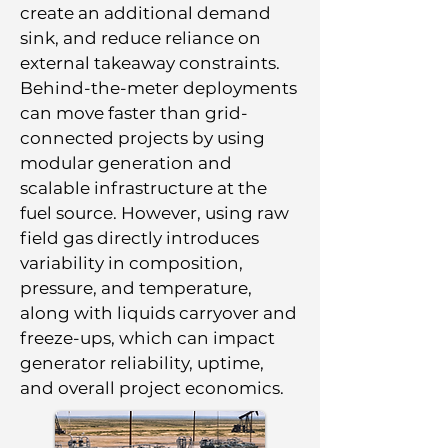
create an additional demand
sink, and reduce reliance on
external takeaway constraints.
Behind-the-meter deployments
can move faster than grid-
connected projects by using
modular generation and
scalable infrastructure at the
fuel source. However, using raw
field gas directly introduces
variability in composition,
pressure, and temperature,
along with liquids carryover and
freeze-ups, which can impact
generator reliability, uptime,
and overall project economics.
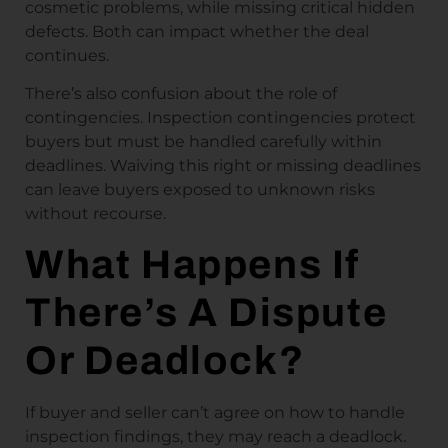
cosmetic problems, while missing critical hidden
defects. Both can impact whether the deal
continues.
There’s also confusion about the role of
contingencies. Inspection contingencies protect
buyers but must be handled carefully within
deadlines. Waiving this right or missing deadlines
can leave buyers exposed to unknown risks
without recourse.
What Happens If
There’s A Dispute
Or Deadlock?
If buyer and seller can’t agree on how to handle
inspection findings, they may reach a deadlock.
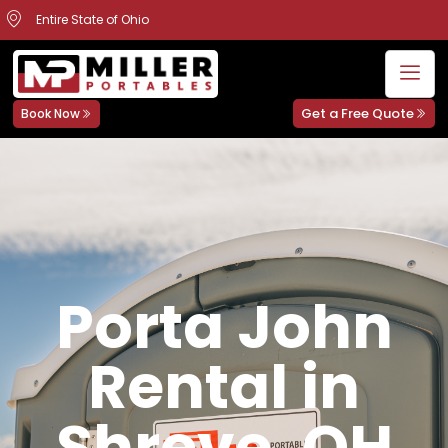
Entire State of Ohio
Get a Free Quote
Book Now
Porta John
Rental in
Shreve, OH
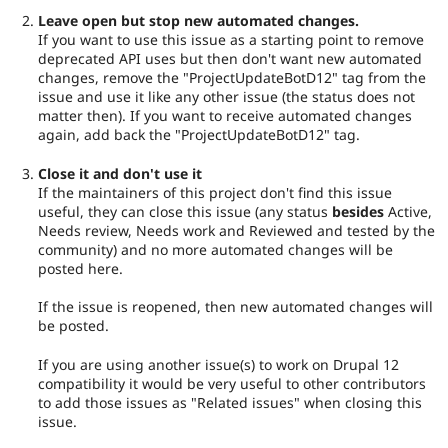
Leave open but stop new automated changes.
If you want to use this issue as a starting point to remove
deprecated API uses but then don't want new automated
changes, remove the "ProjectUpdateBotD12" tag from the
issue and use it like any other issue (the status does not
matter then). If you want to receive automated changes
again, add back the "ProjectUpdateBotD12" tag.
Close it and don't use it
If the maintainers of this project don't find this issue
useful, they can close this issue (any status
besides
Active,
Needs review, Needs work and Reviewed and tested by the
community) and no more automated changes will be
posted here.
If the issue is reopened, then new automated changes will
be posted.
If you are using another issue(s) to work on Drupal 12
compatibility it would be very useful to other contributors
to add those issues as "Related issues" when closing this
issue.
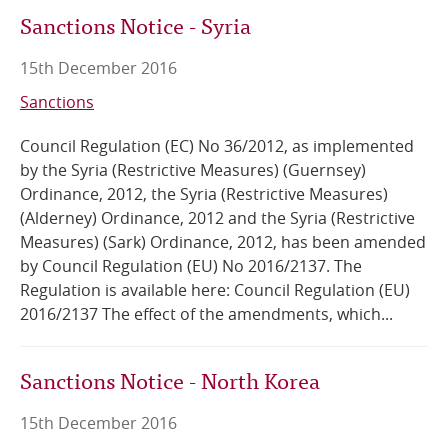
Sanctions Notice - Syria
15th December 2016
Sanctions
Council Regulation (EC) No 36/2012, as implemented
by the Syria (Restrictive Measures) (Guernsey)
Ordinance, 2012, the Syria (Restrictive Measures)
(Alderney) Ordinance, 2012 and the Syria (Restrictive
Measures) (Sark) Ordinance, 2012, has been amended
by Council Regulation (EU) No 2016/2137. The
Regulation is available here: Council Regulation (EU)
2016/2137 The effect of the amendments, which...
Sanctions Notice - North Korea
15th December 2016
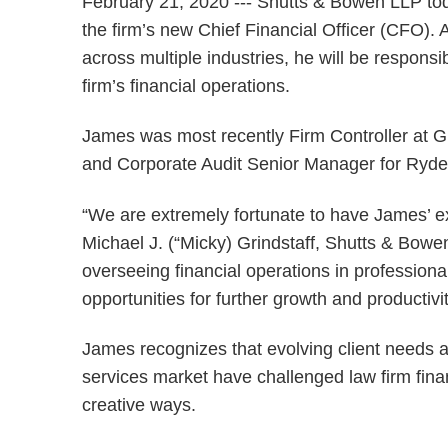
February 21, 2020 --- Shutts & Bowen LLP t
the firm’s new Chief Financial Officer (CFO). 
across multiple industries, he will be respons
firm’s financial operations.
James was most recently Firm Controller at Gr
and Corporate Audit Senior Manager for Ryde
“We are extremely fortunate to have James’ e
Michael J. (“Micky) Grindstaff, Shutts & Bowe
overseeing financial operations in professional
opportunities for further growth and productivit
James recognizes that evolving client needs a
services market have challenged law firm fina
creative ways.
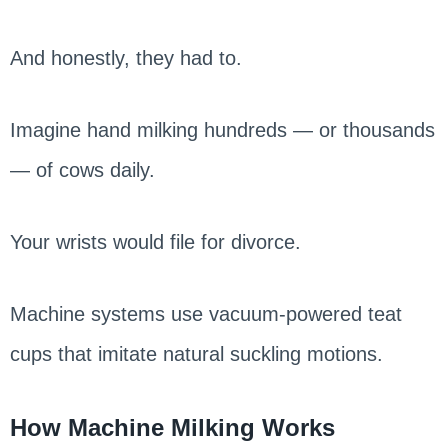
And honestly, they had to.
Imagine hand milking hundreds — or thousands
— of cows daily.
Your wrists would file for divorce.
Machine systems use vacuum-powered teat
cups that imitate natural suckling motions.
How Machine Milking Works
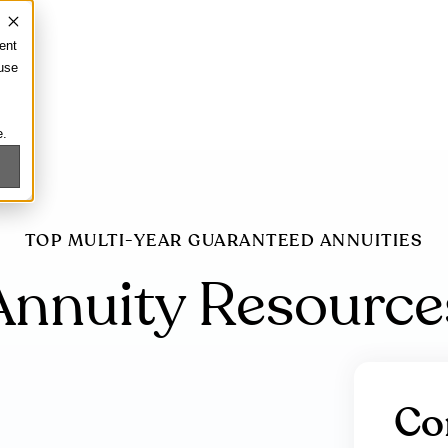
ent
 use
e.
TOP MULTI-YEAR GUARANTEED ANNUITIES
Annuity Resource
Co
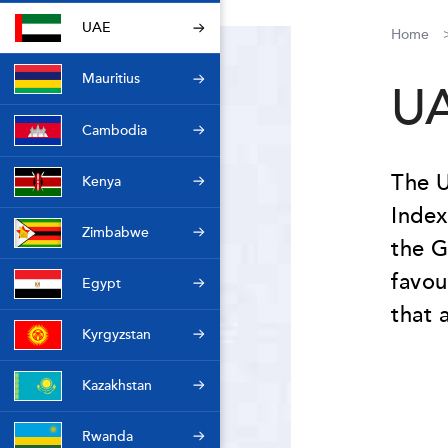
UAE
Home
Mauritius
U
Cambodia
The U
Kenya
Index
Zimbabwe
the G
favou
Egypt
that 
Kyrgyzstan
Kazakhstan
Rwanda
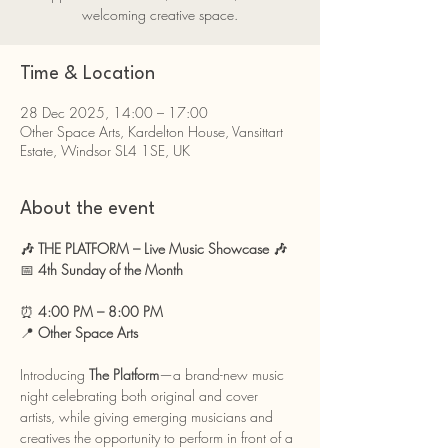
welcoming creative space.
Time & Location
28 Dec 2025, 14:00 – 17:00
Other Space Arts, Kardelton House, Vansittart
Estate, Windsor SL4 1SE, UK
About the event
🎶 THE PLATFORM – Live Music Showcase 🎶
📅 
4th Sunday of the Month 
⏰ 
4:00 PM – 8:00 PM
📍 
Other Space Arts
Introducing 
The Platform
—a brand-new music 
night celebrating both original and cover 
artists, while giving emerging musicians and 
creatives the opportunity to perform in front of a 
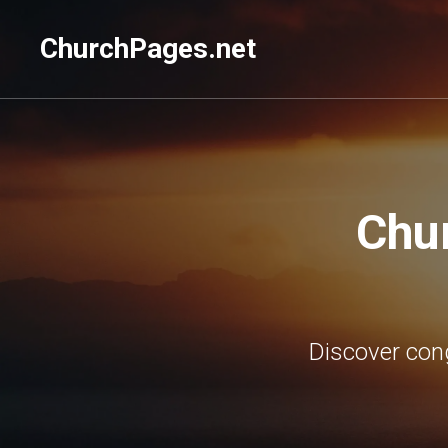
ChurchPages.net
Chu
Discover con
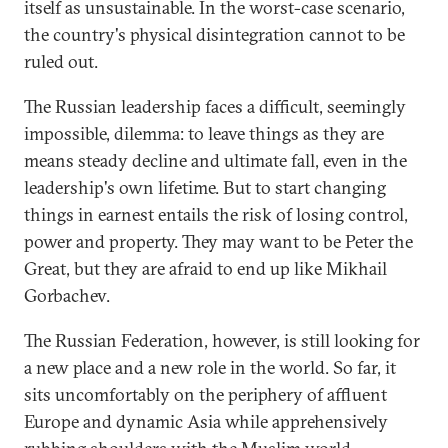
itself as unsustainable. In the worst-case scenario,
the country's physical disintegration cannot to be
ruled out.
The Russian leadership faces a difficult, seemingly
impossible, dilemma: to leave things as they are
means steady decline and ultimate fall, even in the
leadership's own lifetime. But to start changing
things in earnest entails the risk of losing control,
power and property. They may want to be Peter the
Great, but they are afraid to end up like Mikhail
Gorbachev.
The Russian Federation, however, is still looking for
a new place and a new role in the world. So far, it
sits uncomfortably on the periphery of affluent
Europe and dynamic Asia while apprehensively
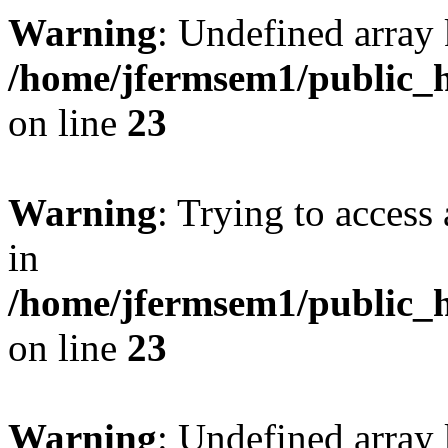
Warning
: Undefined array 
/home/jfermsem1/public_h
on line
23
Warning
: Trying to access 
in
/home/jfermsem1/public_h
on line
23
Warning
: Undefined arra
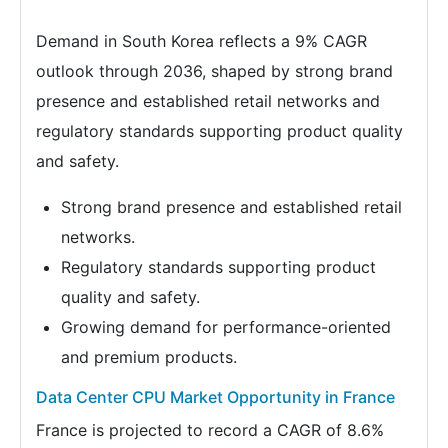
Demand in South Korea reflects a 9% CAGR
outlook through 2036, shaped by strong brand
presence and established retail networks and
regulatory standards supporting product quality
and safety.
Strong brand presence and established retail
networks.
Regulatory standards supporting product
quality and safety.
Growing demand for performance-oriented
and premium products.
Data Center CPU Market Opportunity in France
France is projected to record a CAGR of 8.6%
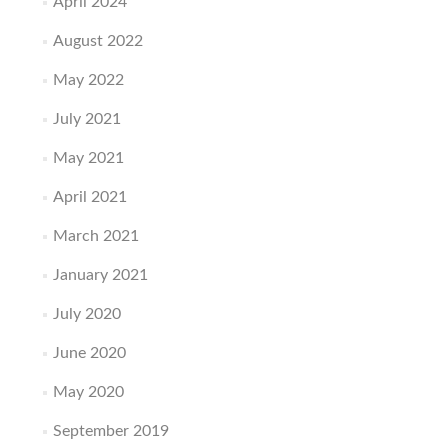
April 2024
August 2022
May 2022
July 2021
May 2021
April 2021
March 2021
January 2021
July 2020
June 2020
May 2020
September 2019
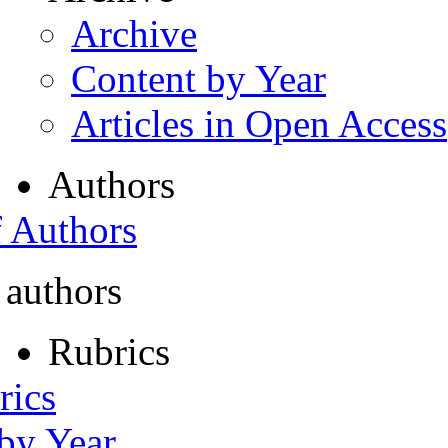
Archive
Content by Year
Articles in Open Access
Authors
f Authors
 authors
Rubrics
rics
 by Year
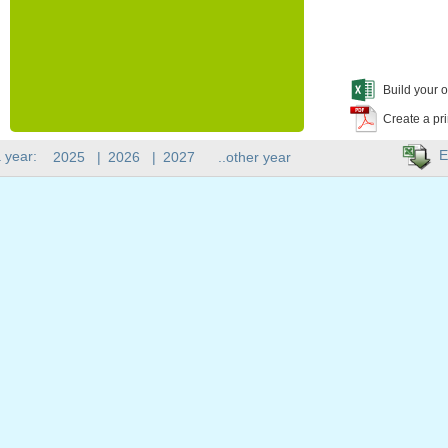
Build your o
Create a pr
E
 year:
2025
|
2026
|
2027
..other year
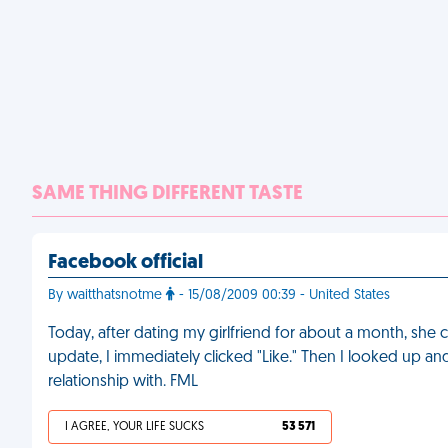
SAME THING DIFFERENT TASTE
Facebook official
By waitthatsnotme
- 15/08/2009 00:39 - United States
Today, after dating my girlfriend for about a month, sh
update, I immediately clicked "Like." Then I looked up an
relationship with. FML
I AGREE, YOUR LIFE SUCKS
53 571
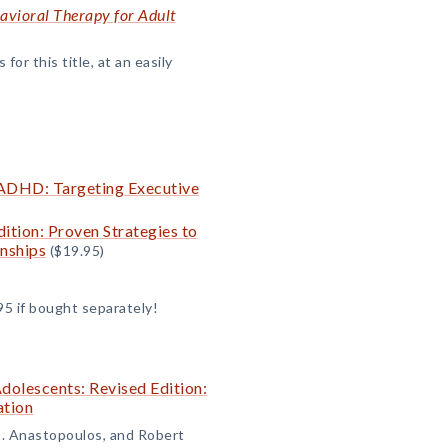
avioral Therapy for Adult
or this title, at an easily
 ADHD: Targeting Executive
tion: Proven Strategies to
onships
($19.95)
95 if bought separately!
olescents: Revised Edition:
ation
D. Anastopoulos, and Robert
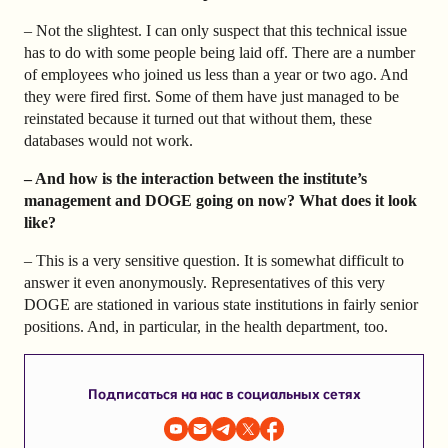
– Not the slightest. I can only suspect that this technical issue
has to do with some people being laid off. There are a number
of employees who joined us less than a year or two ago. And
they were fired first. Some of them have just managed to be
reinstated because it turned out that without them, these
databases would not work.
– And how is the interaction between the institute’s
management and DOGE going on now? What does it look
like?
– This is a very sensitive question. It is somewhat difficult to
answer it even anonymously. Representatives of this very
DOGE are stationed in various state institutions in fairly senior
positions. And, in particular, in the health department, too.
Подписаться на нас в социальных сетях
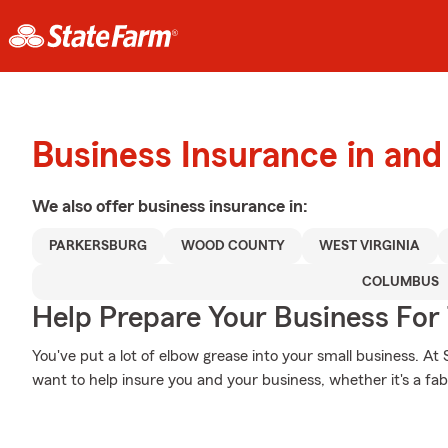
Business Insurance in and
We also offer
business
insurance in:
PARKERSBURG
WOOD COUNTY
WEST VIRGINIA
COLUMBUS
Help Prepare Your Business For
You've put a lot of elbow grease into your small business. At
want to help insure you and your business, whether it's a fabri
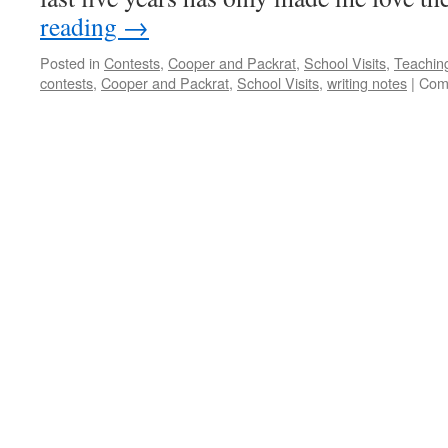
reading
→
Posted in
Contests
,
Cooper and Packrat
,
School Visits
,
Teachin
contests
,
Cooper and Packrat
,
School Visits
,
writing notes
|
Com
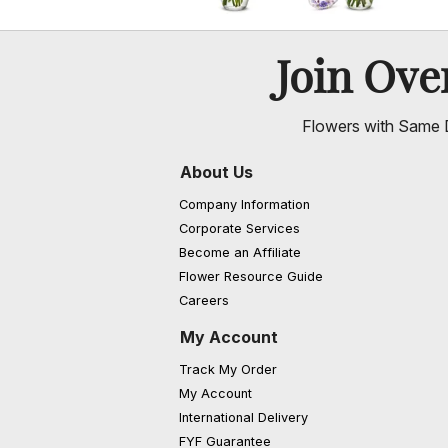
Join Ov
Flowers with Same D
About Us
Company Information
Corporate Services
Become an Affiliate
Flower Resource Guide
Careers
My Account
Track My Order
My Account
International Delivery
FYF Guarantee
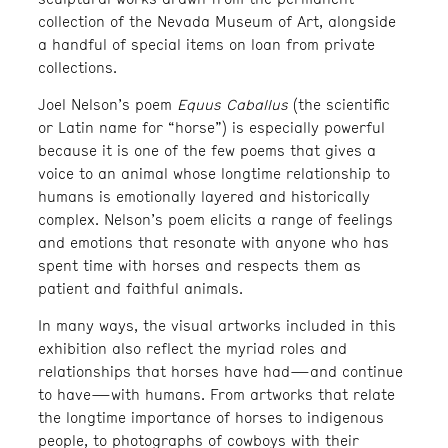
collection of the Nevada Museum of Art, alongside
a handful of special items on loan from private
collections.
Joel Nelson’s poem
Equus Caballus
(the scientific
or Latin name for “horse”) is especially powerful
because it is one of the few poems that gives a
voice to an animal whose longtime relationship to
humans is emotionally layered and historically
complex. Nelson’s poem elicits a range of feelings
and emotions that resonate with anyone who has
spent time with horses and respects them as
patient and faithful animals.
In many ways, the visual artworks included in this
exhibition also reflect the myriad roles and
relationships that horses have had—and continue
to have—with humans. From artworks that relate
the longtime importance of horses to indigenous
people, to photographs of cowboys with their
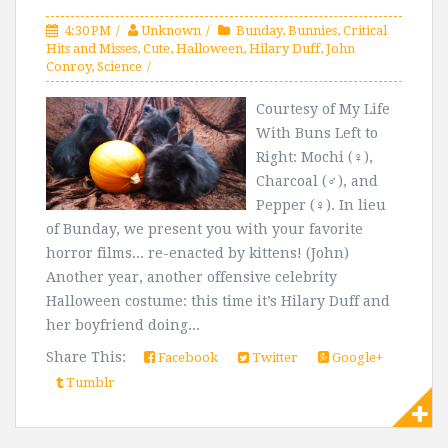
4:30 PM
Unknown
Bunday
,
Bunnies
,
Critical
Hits and Misses
,
Cute
,
Halloween
,
Hilary Duff
,
John
Conroy
,
Science
Courtesy of My Life
With Buns Left to
Right: Mochi (♀),
Charcoal (♂), and
Pepper (♀). In lieu
of Bunday, we present you with your favorite
horror films... re-enacted by kittens! (John)
Another year, another offensive celebrity
Halloween costume: this time it’s Hilary Duff and
her boyfriend doing...
Share This:
Facebook
Twitter
Google+
Tumblr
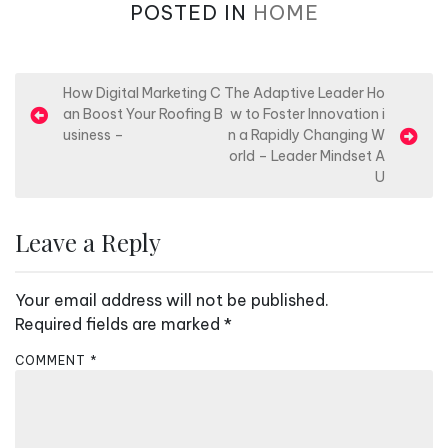
POSTED IN
HOME
P
How Digital Marketing C
The Adaptive Leader Ho
an Boost Your Roofing B
w to Foster Innovation i
o
usiness –
n a Rapidly Changing W
s
orld – Leader Mindset A
U
t
n
Leave a Reply
a
v
Your email address will not be published.
i
Required fields are marked
*
g
a
COMMENT
*
t
i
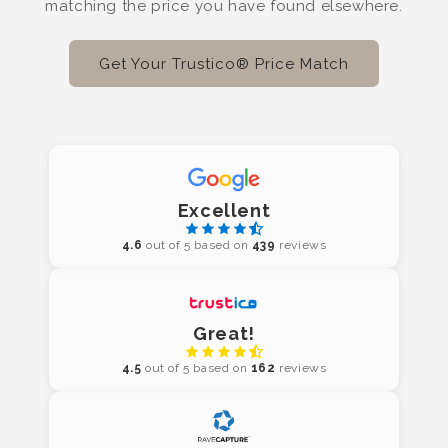
matching the price you have found elsewhere.
Get Your Trustico® Price Match
Excellent
4.6
out of 5 based on
439
reviews
Great!
4.5
out of 5 based on
162
reviews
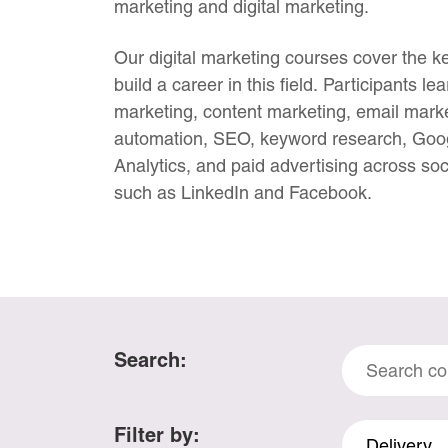
marketing and digital marketing.
Our digital marketing courses cover the ke
build a career in this field. Participants l
marketing, content marketing, email marke
automation, SEO, keyword research, Goo
Analytics, and paid advertising across soc
such as LinkedIn and Facebook.
Search
Search:
Courses
Filter by:
Delivery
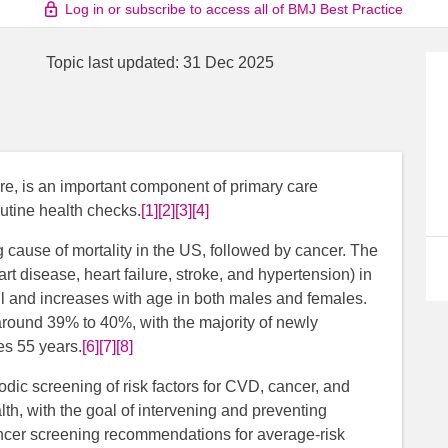
Log in or subscribe to access all of BMJ Best Practice
Topic last updated:
31 Dec 2025
re, is an important component of primary care
utine health checks.
[1]
[2]
[3]
[4]
 cause of mortality in the US, followed by cancer. The
 disease, heart failure, stroke, and hypertension) in
ll and increases with age in both males and females.
 around 39% to 40%, with the majority of newly
es 55 years.
[6]
[7]
[8]
odic screening of risk factors for CVD, cancer, and
lth, with the goal of intervening and preventing
ncer screening recommendations for average-risk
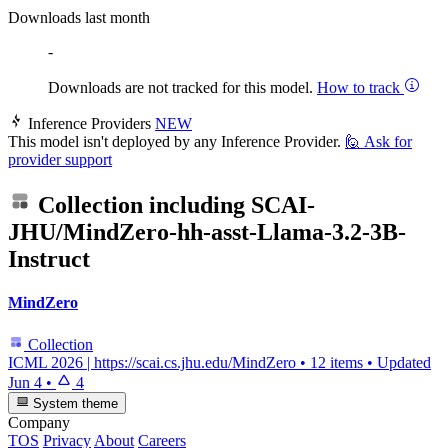
Downloads last month
-
Downloads are not tracked for this model.
How to track
Inference Providers
NEW
This model isn't deployed by any Inference Provider.
🙋
Ask for
provider support
Collection including
SCAI-
JHU/MindZero-hh-asst-Llama-3.2-3B-
Instruct
MindZero
Collection
ICML 2026 | https://scai.cs.jhu.edu/MindZero
•
12 items
•
Updated
Jun 4
•
4
System theme
Company
TOS
Privacy
About
Careers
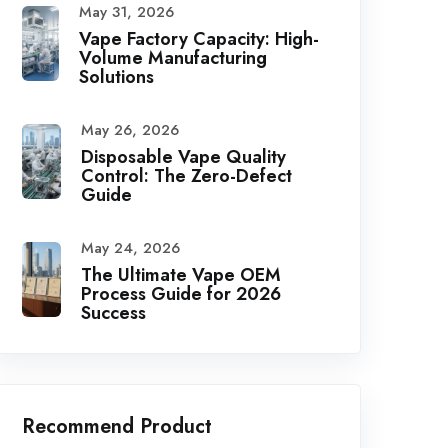
May 31, 2026
Vape Factory Capacity: High-
Volume Manufacturing
Solutions
May 26, 2026
Disposable Vape Quality
Control: The Zero-Defect
Guide
May 24, 2026
The Ultimate Vape OEM
Process Guide for 2026
Success
Recommend Product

- Work to be completed -
Where the line containing "May 24, 2026" appears in the records above, begin copying and continue through the last line; copy each line exactly and include no others.

- Response area -
May 24, 2026
The Ultimate Vape OEM
Process Guide for 2026
Success
Recommend Product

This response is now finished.